### YOUR GOAL
The answer must be an exact copy of the entries that follow, with all images removed.

[Saved data entries]
=======
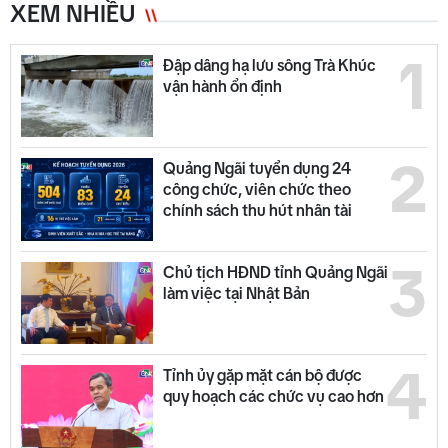
XEM NHIỀU
1
Đập dâng hạ lưu sông Trà Khúc
vận hành ổn định
2
Quảng Ngãi tuyển dụng 24
công chức, viên chức theo
chính sách thu hút nhân tài
3
Chủ tịch HĐND tỉnh Quảng Ngãi
làm việc tại Nhật Bản
4
Tỉnh ủy gặp mặt cán bộ được
quy hoạch các chức vụ cao hơn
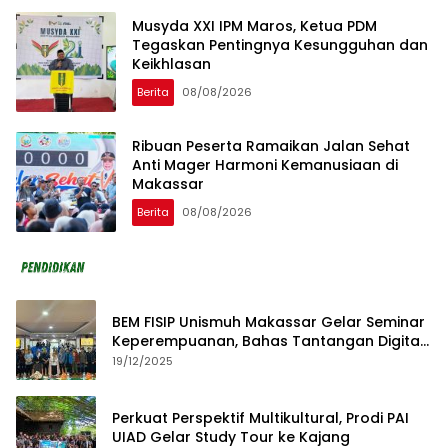
Musyda XXI IPM Maros, Ketua PDM
Tegaskan Pentingnya Kesungguhan dan
Keikhlasan
Berita
08/08/2026
Ribuan Peserta Ramaikan Jalan Sehat
Anti Mager Harmoni Kemanusiaan di
Makassar
Berita
08/08/2026
BEM FISIP Unismuh Makassar Gelar Seminar
Keperempuanan, Bahas Tantangan Digital
dan Budaya Lokal
19/12/2025
Perkuat Perspektif Multikultural, Prodi PAI
UIAD Gelar Study Tour ke Kajang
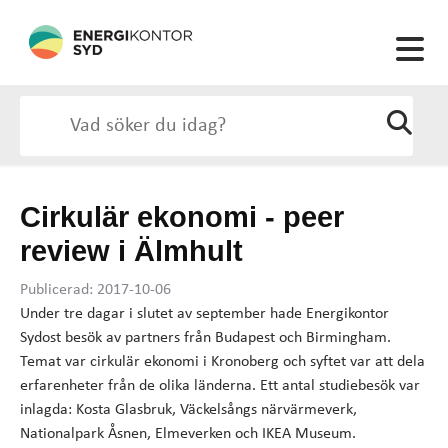
Cirkulär ekonomi - peer
review i Älmhult
Publicerad: 2017-10-06
Under tre dagar i slutet av september hade Energikontor
Sydost besök av partners från Budapest och Birmingham.
Temat var cirkulär ekonomi i Kronoberg och syftet var att dela
erfarenheter från de olika länderna. Ett antal studiebesök var
inlagda: Kosta Glasbruk, Väckelsångs närvärmeverk,
Nationalpark Åsnen, Elmeverken och IKEA Museum.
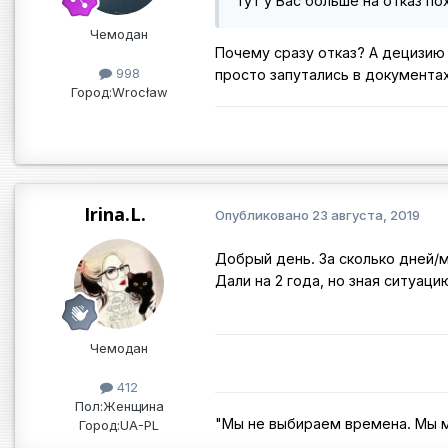
Тут у Вас больше на отказ по
Чемодан
Почему сразу отказ? А децизию
998
просто запутались в документах
Город:
Wrocław
Irina.L.
Опубликовано
23 августа, 2019
Добрый день. За сколько дней/
Дали на 2 года, но зная ситуац
Чемодан
412
Пол:
Женщина
"Мы не выбираем времена. Мы м
Город:
UA-PL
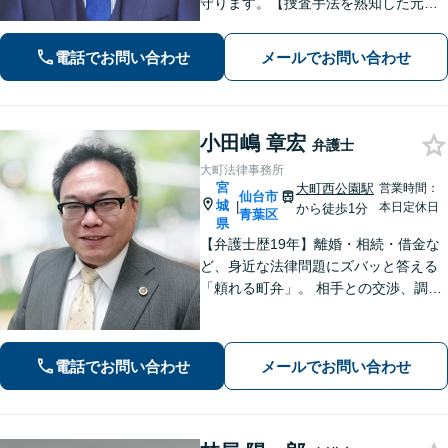
守ります。【捜査手法を熟知した元警
察官弁護士・刑事事件加害者弁護・交
通事故に特化】
電話でお問い合わせ
メールでお問い合わせ
小田嶋 章宏
弁護士
大町法律事務所
宮
大町西公園駅
営業時間：
仙台市
城
|
本日定休日
から徒歩1分
青葉区
県
【弁護士歴19年】離婚・相続・借金な
ど、身近な法律問題にズバッと答える
「頼れる町弁」。 相手との交渉、調
停、裁判、各種手続まで、必要に応じ
て安心してお任せいただけます。 【相
談料30分1,100円】【大町西公園駅1
電話でお問い合わせ
メールでお問い合わせ
分】【夜間・休日対応可能】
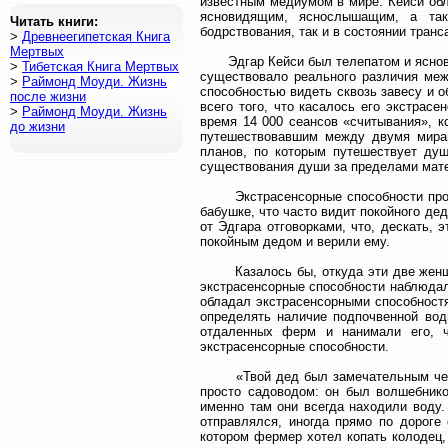
известным медиумом в мире. Кейси обл
ясновидящим, яснослышащим, а та
Читать книги:
бодрствования, так и в состоянии транс
>
Древнеегипетская Книга
Мертвых
Эдгар Кейси был телепатом и ясновидц
>
Тибетская Книга Мертвых
существовало реального различия меж
>
Раймонд Моуди. Жизнь
способностью видеть сквозь завесу и 
после жизни
всего того, что касалось его экстрас
>
Раймонд Моуди. Жизнь
время 14 000 сеансов «считывания», к
до жизни
путешествовавшим между двумя мирам
планов, по которым путешествует душ
существования души за пределами мате
Экстрасенсорные способности прояви
бабушке, что часто видит покойного де
от Эдгара отговорками, что, дескать, 
покойным дедом и верили ему.
Казалось бы, откуда эти две женщины
экстрасенсорные способности наблюдал
обладал экстрасенсорными способностя
определять наличие подпочвенной вод
отдаленных ферм и нанимали его, 
экстрасенсорные способности.
«Твой дед был замечательным челове
просто садоводом: он был волшебнико
именно там они всегда находили воду. 
отправлялся, иногда прямо по дороге
котором фермер хотел копать колодец,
=======
### RESPONSE TO THE EXERCISE
XEM NHIỀU
1
Đập dâng hạ lưu sông Trà Khúc
vận hành ổn định
2
Quảng Ngãi tuyển dụng 24
công chức, viên chức theo
chính sách thu hút nhân tài
3
Chủ tịch HĐND tỉnh Quảng Ngãi
làm việc tại Nhật Bản
4
Tỉnh ủy gặp mặt cán bộ được
quy hoạch các chức vụ cao hơn
Musyda XXI IPM Maros, Ketua PDM
Tegaskan Pentingnya Kesungguhan dan
Keikhlasan
Berita
08/08/2026
Ribuan Peserta Ramaikan Jalan Sehat
Anti Mager Harmoni Kemanusiaan di
Makassar
Berita
08/08/2026
BEM FISIP Unismuh Makassar Gelar Seminar
Keperempuanan, Bahas Tantangan Digital
dan Budaya Lokal
19/12/2025
Perkuat Perspektif Multikultural, Prodi PAI
UIAD Gelar Study Tour ke Kajang
Cirkulär ekonomi - peer
review i Älmhult
Publicerad: 2017-10-06
Under tre dagar i slutet av september hade Energikontor
Sydost besök av partners från Budapest och Birmingham.
Temat var cirkulär ekonomi i Kronoberg och syftet var att dela
erfarenheter från de olika länderna. Ett antal studiebesök var
inlagda: Kosta Glasbruk, Väckelsångs närvärmeverk,
Nationalpark Åsnen, Elmeverken och IKEA Museum.
Тут у Вас больше на отказ по
Чемодан
Почему сразу отказ? А децизию
998
просто запутались в документах
Город:
Wrocław
Irina.L.
Опубликовано
23 августа, 2019
Добрый день. За сколько дней/
Дали на 2 года, но зная ситуац
Чемодан
412
Пол:
Женщина
"Мы не выбираем времена. Мы м
Город:
UA-PL
守ります。【捜査手法を熟知した元警
察官弁護士・刑事事件加害者弁護・交
通事故に特化】
電話でお問い合わせ
メールでお問い合わせ
小田嶋 章宏
弁護士
大町法律事務所
宮
大町西公園駅
営業時間：
仙台市
城
|
本日定休日
から徒歩1分
青葉区
県
【弁護士歴19年】離婚・相続・借金な
ど、身近な法律問題にズバッと答える
「頼れる町弁」。 相手との交渉、調
停、裁判、各種手続まで、必要に応じ
て安心してお任せいただけます。 【相
談料30分1,100円】【大町西公園駅1
電話でお問い合わせ
メールでお問い合わせ
分】【夜間・休日対応可能】
известным медиумом в мире. Кейси обл
ясновидящим, яснослышащим, а та
Читать книги:
бодрствования, так и в состоянии транс
>
Древнеегипетская Книга
Мертвых
Эдгар Кейси был телепатом и ясновидц
>
Тибетская Книга Мертвых
существовало реального различия меж
>
Раймонд Моуди. Жизнь
способностью видеть сквозь завесу и 
после жизни
всего того, что касалось его экстрас
>
Раймонд Моуди. Жизнь
время 14 000 сеансов «считывания», к
до жизни
путешествовавшим между двумя мирам
планов, по которым путешествует душ
существования души за пределами мате
Экстрасенсорные способности прояви
бабушке, что часто видит покойного де
от Эдгара отговорками, что, дескать, 
покойным дедом и верили ему.
Казалось бы, откуда эти две женщины
экстрасенсорные способности наблюдал
обладал экстрасенсорными способностя
определять наличие подпочвенной вод
отдаленных ферм и нанимали его, 
экстрасенсорные способности.
«Твой дед был замечательным челове
просто садоводом: он был волшебнико
именно там они всегда находили воду. 
отправлялся, иногда прямо по дороге
котором фермер хотел копать колодец,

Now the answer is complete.